I worry about where it's going. Harris cites abortion, infanticide and growth of patriarchies as two ways societies can self-regulate population growth to avoid starvation and disease (the latter allows for a perpetual and disposable warrior caste and distributes women carefully), but it's reassuring that affluent societies tend to self-limit their populations too. Europe's modern population, famously enough, is declining in most places, and in the U.S., most of the increase is due to immigration, with the established families sprouting less kids. (The political marriage of anti-immigration sentiments, anti-abortion, family values, and economic is dysfunctional by nature.) Are we headed to population control through increased opportunity for all citizens, disaster, or a growing military patriarchy? Tough call.

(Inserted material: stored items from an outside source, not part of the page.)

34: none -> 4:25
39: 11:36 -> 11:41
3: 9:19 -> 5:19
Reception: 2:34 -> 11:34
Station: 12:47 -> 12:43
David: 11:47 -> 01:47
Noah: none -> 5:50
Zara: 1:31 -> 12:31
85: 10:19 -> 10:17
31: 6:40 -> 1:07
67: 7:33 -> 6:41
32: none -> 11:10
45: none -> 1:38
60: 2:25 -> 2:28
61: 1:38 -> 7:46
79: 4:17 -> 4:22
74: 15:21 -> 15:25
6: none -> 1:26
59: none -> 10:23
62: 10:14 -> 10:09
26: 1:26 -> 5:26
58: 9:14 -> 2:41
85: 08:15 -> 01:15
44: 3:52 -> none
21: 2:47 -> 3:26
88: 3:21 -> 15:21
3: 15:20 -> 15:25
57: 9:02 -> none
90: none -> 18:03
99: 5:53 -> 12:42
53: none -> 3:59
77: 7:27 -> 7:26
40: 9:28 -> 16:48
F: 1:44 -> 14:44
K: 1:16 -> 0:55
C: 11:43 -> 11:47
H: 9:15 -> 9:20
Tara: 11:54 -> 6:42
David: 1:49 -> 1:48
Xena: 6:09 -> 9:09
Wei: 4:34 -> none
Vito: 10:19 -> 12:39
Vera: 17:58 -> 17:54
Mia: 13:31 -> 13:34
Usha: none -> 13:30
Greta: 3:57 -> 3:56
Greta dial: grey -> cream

5. Welcome to the Bozo Bin.
Of course, any political candidate to come out screaming for zero population growth will be written off as a nutter with no respect for the culture of life, the good ol' days, or the unbridled growth of the gross domestic product. As a voter, it's important to analyze political candidates' stances on various issues, as well as evaluate, with very nearly zero relevant information, their ability to promote those issues. The body politic, especially at the nationally level, is a monster of inertia, a body at rest that would prefer to stay that way, even when the status quo is destructive. The laboratories of foreign economies have demonstrated pretty well that the existing health care approach is less than optimal, for example, but of you question the dominance of private insurance, the actions of the military-industrial complex, dare to undervalue the warrior caste, advocate more equitable economic rules (not even talking redistrubition), or unmolested personal freedoms, then you're too fucking crazy dangerous to play with the big kids. So we have McCain, Romney, Clinton and Obama all saying more or less the same thing on economic and foreign policy. Yes, the differences are important, especially if you have opinions on abortion, but they're not as deep as they'd have you believe.

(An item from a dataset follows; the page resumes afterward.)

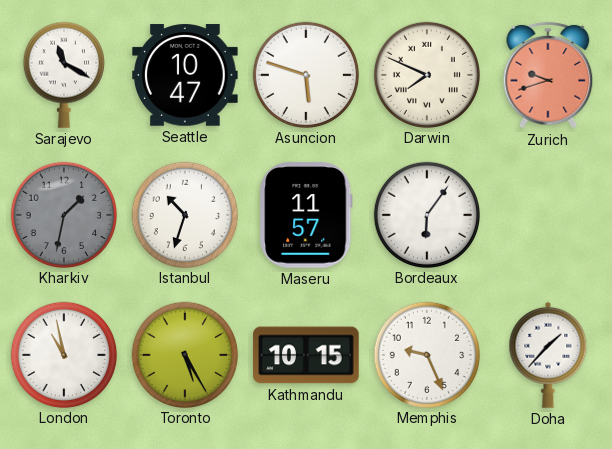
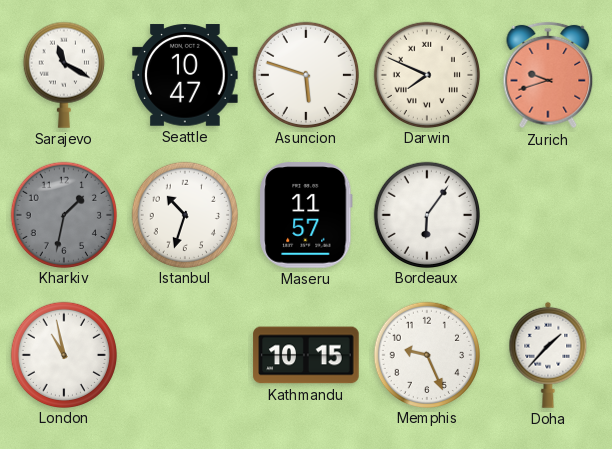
Toronto: 5:25 -> none
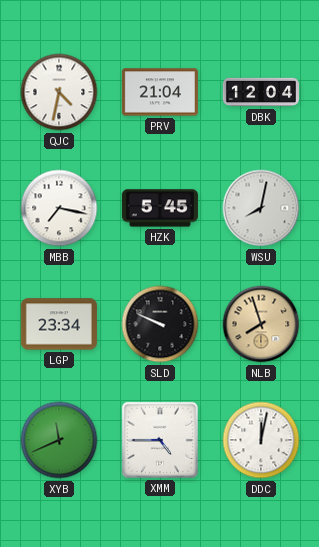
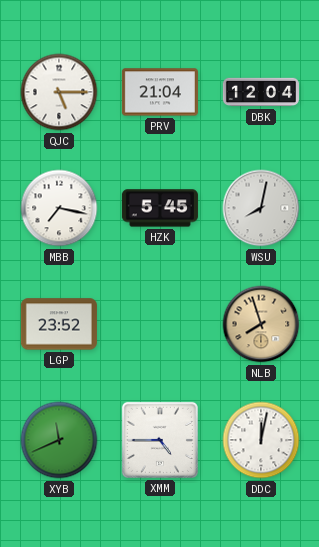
QJC: 4:32 -> 5:15
LGP: 23:34 -> 23:52
SLD: 9:49 -> none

This makes me warmer to those alternative loony candidates. I'm going to have to hurry up, because I've just come to realize that Massachusetts is going to allow independents to vote in party primaries this year. But just because they're written off by the professional Americans, doesn't mean they're not actually nuts. Ron Paul really is a xenophobic whackjob. I'm looking closer at Kucinich--who'll probably receive my vote, actually--but at my current glance, his government really does look big and intrusive, and he peppers it all with obnoxious hippie aphorisms. Too bad the Dodd is out.

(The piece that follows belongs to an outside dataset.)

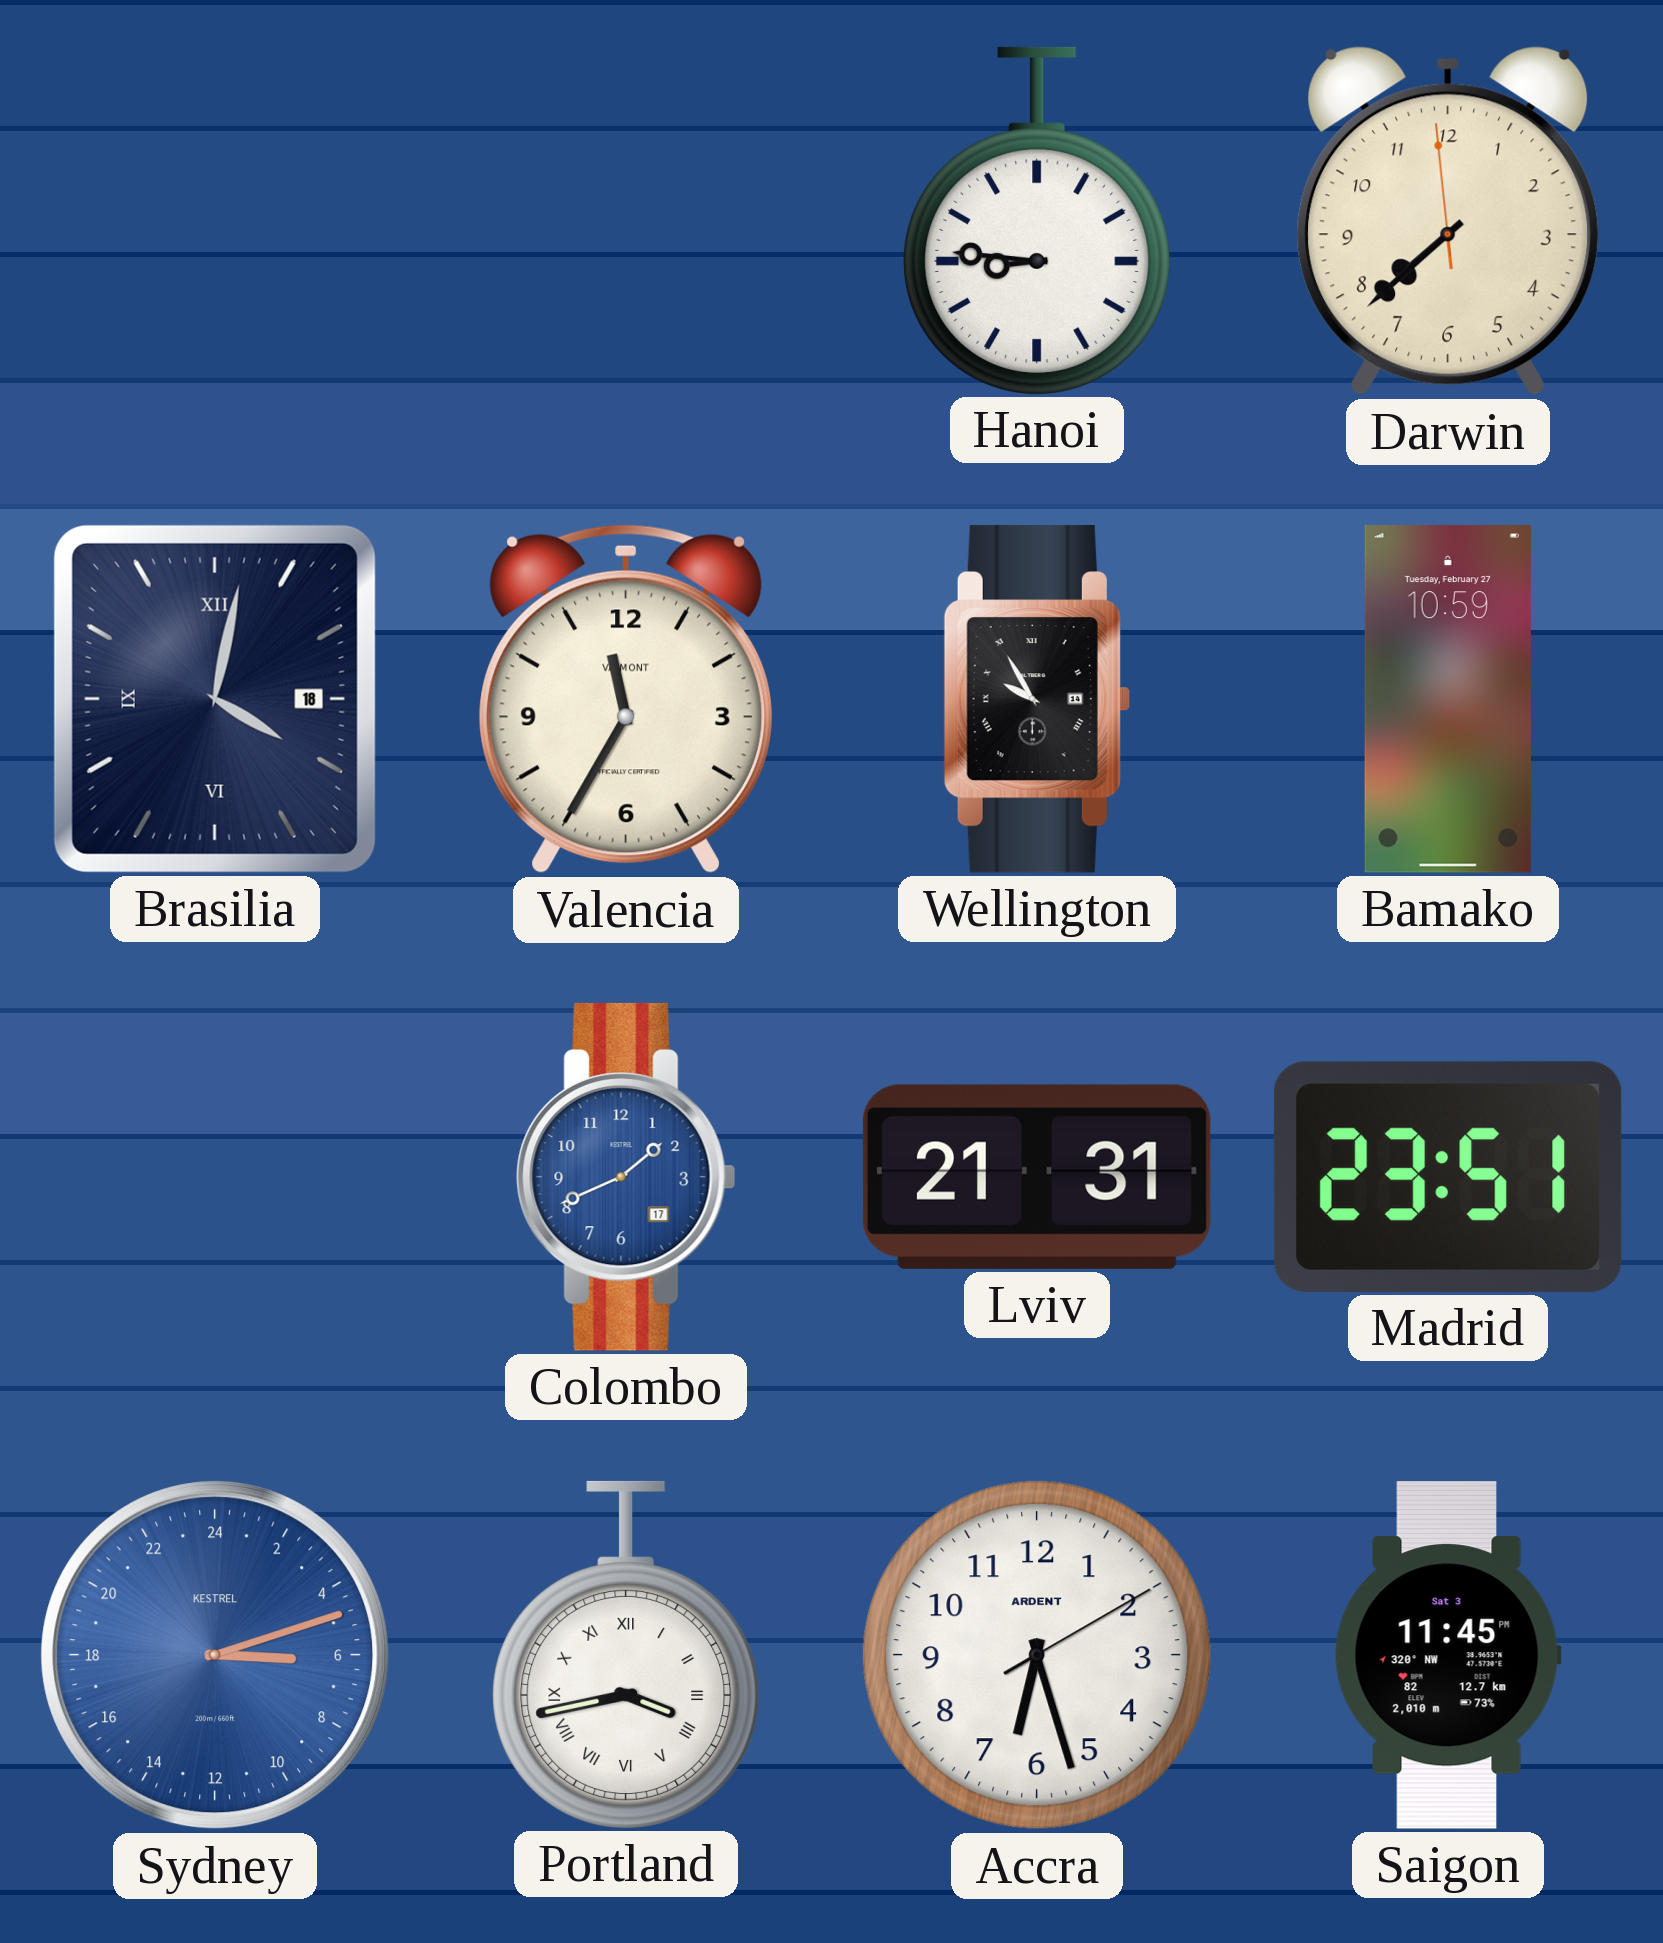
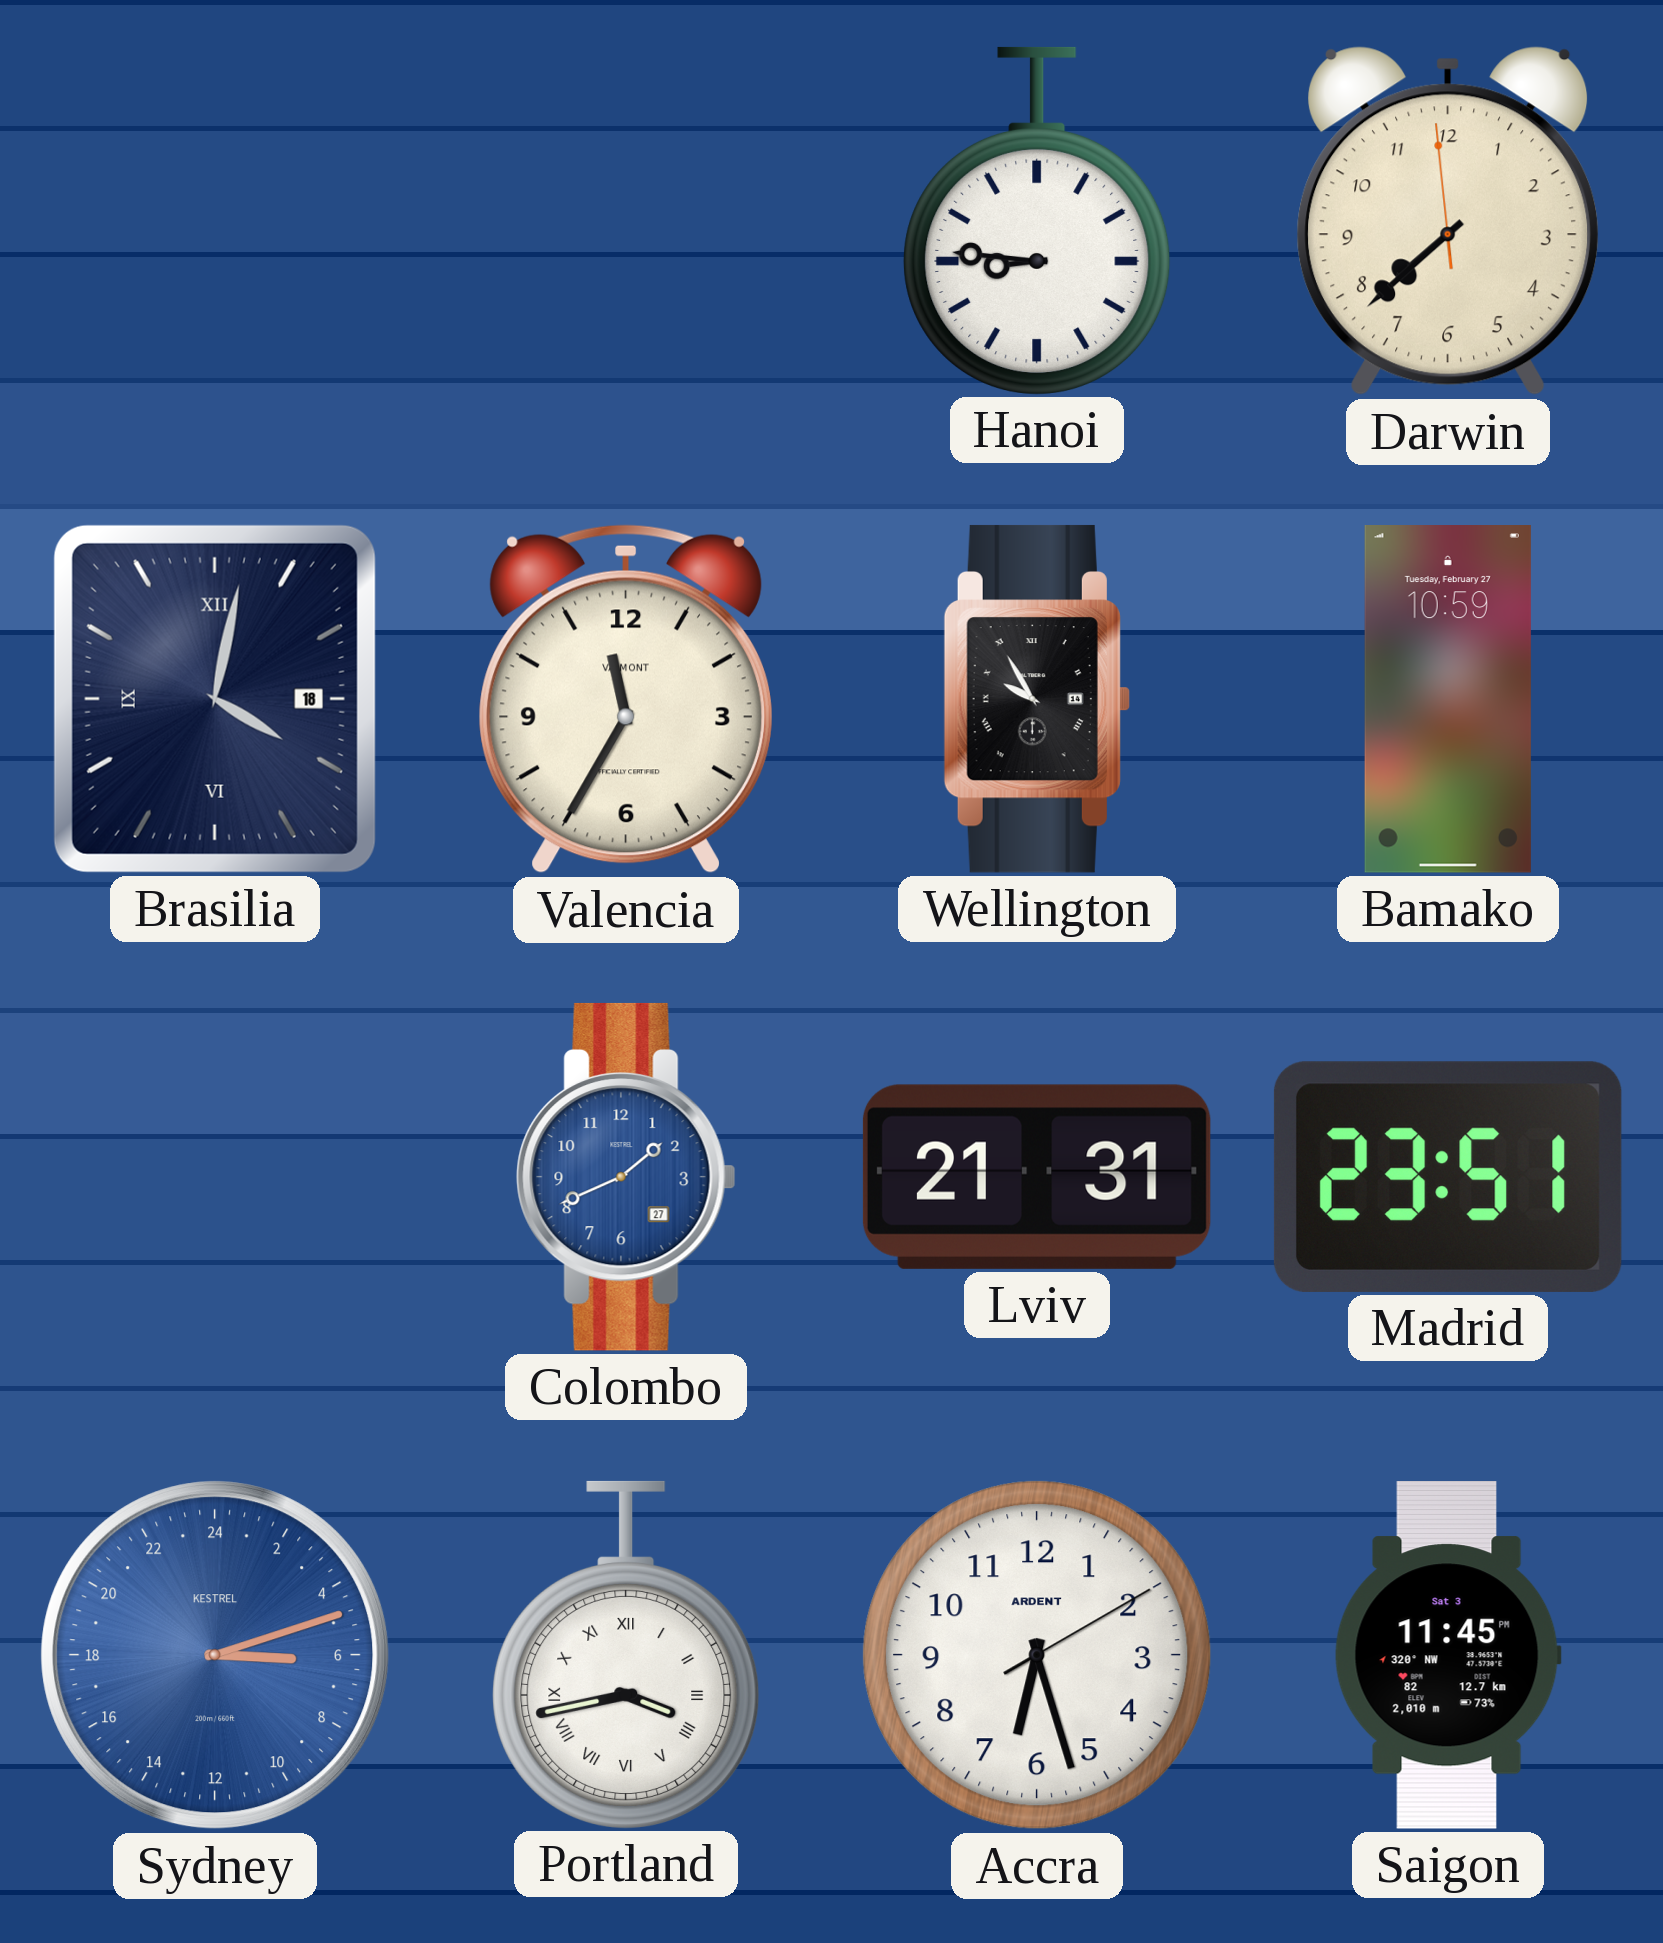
Colombo date: 17 -> 27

Writing off people is a necessary tool in life. Some of them will hurt you if given the chance, and it's risky to take the time to judge everyone you first meet as thoroughly as they deserve, and even when you know them, it's very difficult to evaluate them one interaction at a time. Fitting people to a personality model ends up being a necessary, if inadequate, approximation. Morally, I think it's important to use fair criteria--less how someone looks, for example, and more what they do and how they justify it. Is there a political person who doesn't come up wanting? Any person at all?